• **WORK INSTRUCTION**: Please copy out the entries below exactly, beginning with the line that contains "Parte 2: Cos'è esattame" and ending with the line that contains "tua produttività. Una intelligenza artificial", and include nothing outside that span.

• **DATA FOR ANALYSIS**:
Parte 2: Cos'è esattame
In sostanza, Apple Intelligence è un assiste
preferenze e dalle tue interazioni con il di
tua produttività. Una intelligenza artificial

--

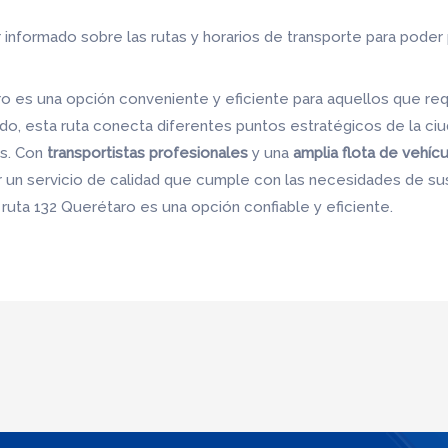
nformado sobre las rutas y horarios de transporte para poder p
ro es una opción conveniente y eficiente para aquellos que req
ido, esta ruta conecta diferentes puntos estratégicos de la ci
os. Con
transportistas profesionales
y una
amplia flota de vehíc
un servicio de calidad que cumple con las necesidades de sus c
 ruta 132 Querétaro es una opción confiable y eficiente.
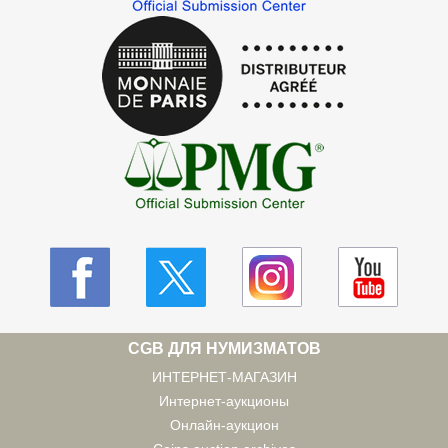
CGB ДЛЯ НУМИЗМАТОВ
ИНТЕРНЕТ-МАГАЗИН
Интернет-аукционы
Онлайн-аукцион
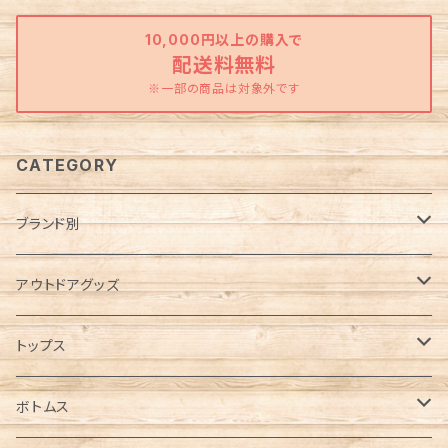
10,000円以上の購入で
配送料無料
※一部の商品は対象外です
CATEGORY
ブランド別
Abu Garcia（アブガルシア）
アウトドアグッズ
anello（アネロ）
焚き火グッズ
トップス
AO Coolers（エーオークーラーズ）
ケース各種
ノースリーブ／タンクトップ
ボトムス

• **RESULT OF THE TASK**:
Parte 2: Cos'è esattame
In sostanza, Apple Intelligence è un assiste
preferenze e dalle tue interazioni con il di
tua produttività. Una intelligenza artificial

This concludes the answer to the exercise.